====== RECORDS TO PROCESS
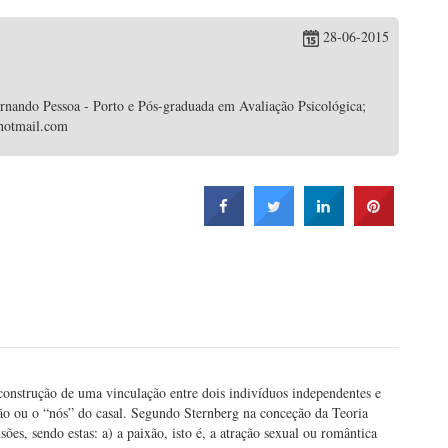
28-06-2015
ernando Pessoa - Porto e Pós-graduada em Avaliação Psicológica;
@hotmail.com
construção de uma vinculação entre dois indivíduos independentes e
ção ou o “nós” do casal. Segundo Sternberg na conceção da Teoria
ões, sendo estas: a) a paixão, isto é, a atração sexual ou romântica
============
====== RECORDS TO PROCESS
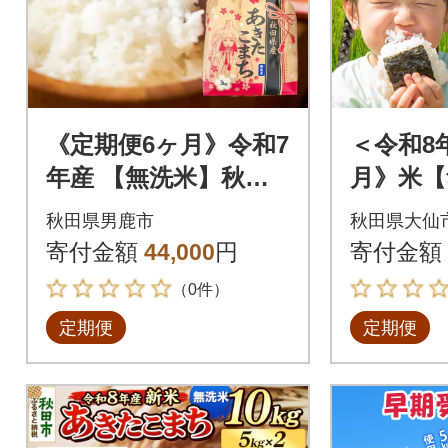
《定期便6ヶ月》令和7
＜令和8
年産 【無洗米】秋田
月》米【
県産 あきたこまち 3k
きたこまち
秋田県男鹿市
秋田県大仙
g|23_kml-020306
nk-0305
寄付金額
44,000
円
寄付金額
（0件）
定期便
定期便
============
Above are the records; repeat exactly the lines from the one holding "construção de uma" down to the one holding "ões, sendo estas: a)", end lines included.

#### [RESPONSE AREA]
construção de uma vinculação entre dois indivíduos independentes e
ção ou o “nós” do casal. Segundo Sternberg na conceção da Teoria
ões, sendo estas: a) a paixão, isto é, a atração sexual ou romântica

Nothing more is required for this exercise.